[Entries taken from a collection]
*** Block opens ***
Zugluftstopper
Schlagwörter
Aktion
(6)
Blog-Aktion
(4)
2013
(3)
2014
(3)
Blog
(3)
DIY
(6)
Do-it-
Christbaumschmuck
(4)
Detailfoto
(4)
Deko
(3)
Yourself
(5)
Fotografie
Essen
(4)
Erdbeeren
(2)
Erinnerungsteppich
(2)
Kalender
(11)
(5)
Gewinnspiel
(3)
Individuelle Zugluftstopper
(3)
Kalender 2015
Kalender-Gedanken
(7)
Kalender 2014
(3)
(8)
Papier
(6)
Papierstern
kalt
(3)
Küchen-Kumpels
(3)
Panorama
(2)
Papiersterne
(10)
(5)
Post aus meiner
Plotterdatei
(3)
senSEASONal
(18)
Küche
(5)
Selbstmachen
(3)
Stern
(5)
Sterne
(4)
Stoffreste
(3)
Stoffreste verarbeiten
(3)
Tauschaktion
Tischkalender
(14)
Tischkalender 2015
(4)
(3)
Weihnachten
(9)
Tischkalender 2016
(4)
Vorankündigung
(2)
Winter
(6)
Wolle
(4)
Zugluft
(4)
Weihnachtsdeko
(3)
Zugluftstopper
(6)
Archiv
*** Block closes ***
*** Block opens ***
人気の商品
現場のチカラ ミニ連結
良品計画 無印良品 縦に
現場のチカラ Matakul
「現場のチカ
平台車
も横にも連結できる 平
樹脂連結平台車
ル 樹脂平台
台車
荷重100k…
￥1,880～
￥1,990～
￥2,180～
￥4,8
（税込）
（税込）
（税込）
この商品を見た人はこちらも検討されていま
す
*** Block closes ***
*** Block opens ***
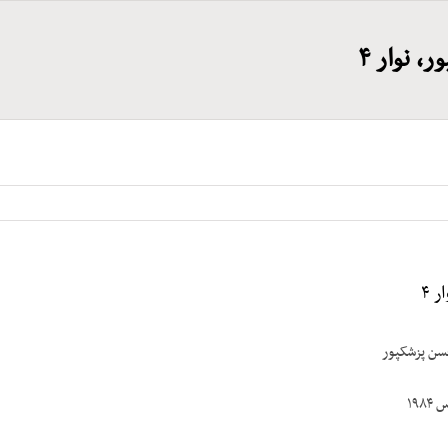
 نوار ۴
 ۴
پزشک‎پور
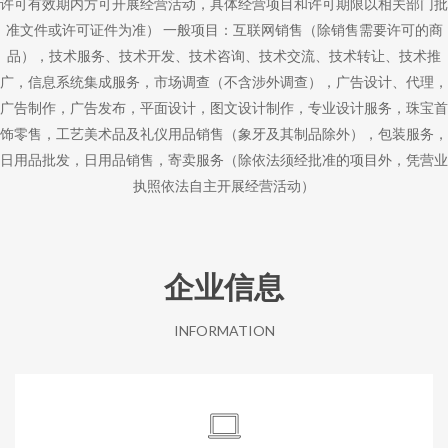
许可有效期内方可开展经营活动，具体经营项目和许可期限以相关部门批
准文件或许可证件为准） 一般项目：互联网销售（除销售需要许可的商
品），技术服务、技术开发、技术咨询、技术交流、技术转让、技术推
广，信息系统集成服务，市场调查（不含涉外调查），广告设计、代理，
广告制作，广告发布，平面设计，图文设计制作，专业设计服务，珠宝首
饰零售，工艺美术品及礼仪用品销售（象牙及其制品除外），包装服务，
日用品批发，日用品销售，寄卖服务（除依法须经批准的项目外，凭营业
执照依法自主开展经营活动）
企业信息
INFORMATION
*** Block closes ***
** EXERCISE AIM **
Filter the entries above and copy only the lines that hold "Tischkalender".

** YOUR RESPONSE **
Tischkalender
Tischkalender 2015
Tischkalender 2016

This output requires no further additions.